Retype, word for word, every line of the records below starting at the one that contains "Mentions légales" and ending at the one that contains "appartiennent à leurs"; include both of those lines and nothing more.

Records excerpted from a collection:
--*--

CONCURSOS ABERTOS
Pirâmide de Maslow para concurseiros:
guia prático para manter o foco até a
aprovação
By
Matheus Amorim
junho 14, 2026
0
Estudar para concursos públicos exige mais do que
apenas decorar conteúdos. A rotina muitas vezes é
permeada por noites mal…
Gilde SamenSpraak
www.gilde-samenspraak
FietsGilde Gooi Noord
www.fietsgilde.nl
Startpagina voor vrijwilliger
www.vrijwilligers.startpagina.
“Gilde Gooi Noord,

--*--

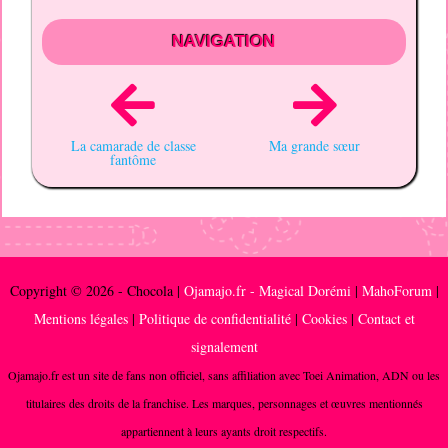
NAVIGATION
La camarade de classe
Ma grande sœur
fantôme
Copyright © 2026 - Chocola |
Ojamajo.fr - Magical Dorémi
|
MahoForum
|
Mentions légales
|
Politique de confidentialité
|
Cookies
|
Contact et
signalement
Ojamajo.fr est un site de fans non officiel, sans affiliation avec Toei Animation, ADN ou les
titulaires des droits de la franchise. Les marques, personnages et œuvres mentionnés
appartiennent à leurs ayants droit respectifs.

--*--

*Written answer*.
Mentions légales
|
Politique de confidentialité
|
Cookies
|
Contact et
signalement
Ojamajo.fr est un site de fans non officiel, sans affiliation avec Toei Animation, ADN ou les
titulaires des droits de la franchise. Les marques, personnages et œuvres mentionnés
appartiennent à leurs ayants droit respectifs.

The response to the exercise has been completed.